Directions for this task
Set the listing down exactly; no pictures.
(Records Opens)
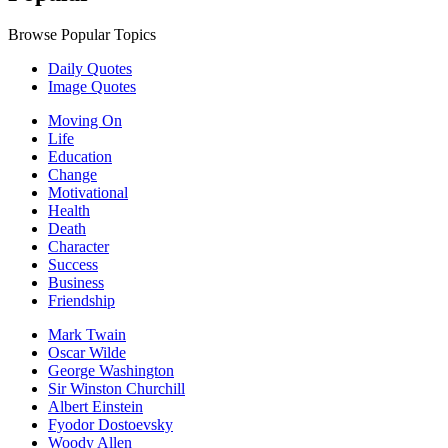
Browse Popular Topics
Daily Quotes
Image Quotes
Moving On
Life
Education
Change
Motivational
Health
Death
Character
Success
Business
Friendship
Mark Twain
Oscar Wilde
George Washington
Sir Winston Churchill
Albert Einstein
Fyodor Dostoevsky
Woody Allen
(Records Closes)
Result of the exercise
Browse Popular Topics
Daily Quotes
Image Quotes
Moving On
Life
Education
Change
Motivational
Health
Death
Character
Success
Business
Friendship
Mark Twain
Oscar Wilde
George Washington
Sir Winston Churchill
Albert Einstein
Fyodor Dostoevsky
Woody Allen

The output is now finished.